La prima solo parziale. La terapia post operatoria ricordo che consisteva in pugnette ma dato che all'epoca non lo trovavo così esaltante (anzi direi doloroso anche per via dei punti), o più probabilmente perché il problema era congenito o affrontato male, il problema si è ripresentato.
Nuovo ospedale è situazione risolta definitivamente senza nessun decorso doloroso.

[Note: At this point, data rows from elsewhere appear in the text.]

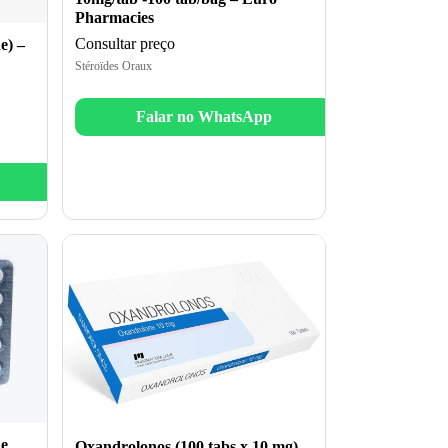
Pharmacies
Consultar preço
) –
Stéroïdes Oraux
Falar no WhatsApp
e
Oxandrolonos (100 tabs x 10 mg) –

La prima volta, al risveglio dall'anestesia generale, provai un bruciore insopportabile (ma ero pur sempre un bambino). La seconda, ad un anno o poco più dalla prima, invece il risveglio è stato tranquillo.
Differenze, per quello che mi posso ricordare. Dopo il tentativo nessuna in particolare, dopo la soluzione vincevo tutte le gare di chi la fa più lontano mentre prima dove stare attento a non farmela sulle scarpe. Sicuramente una momentanea maggiore sensibilità, ma in particolare quando facevo la doccia (l'acqua tiepida la sentivo più calda), invece non ho sofferto di ipersensibilità di contatto con gli slip.
Da adulto noto che la circonferenza della punta è ben maggiore di quella dell'elsa, ma non so se è dipeso dall'operazione (mancata compressione dell'involucro) o sarebbe stato così comunque. Alcune compagne sembrano gradire con gusto questa "differenza".
Non avendo un riscontro ho notato che i miei punti erogeni sono per lo più localizzati sull'asta, anche vicino alla base, e per questo a volte non mi sento stimolato a pieno. Anche qui vale il discorso di prima, non so se sarebbe stato così comunque o se è stato favorito da un eccessiva desensibilizzazione del glande.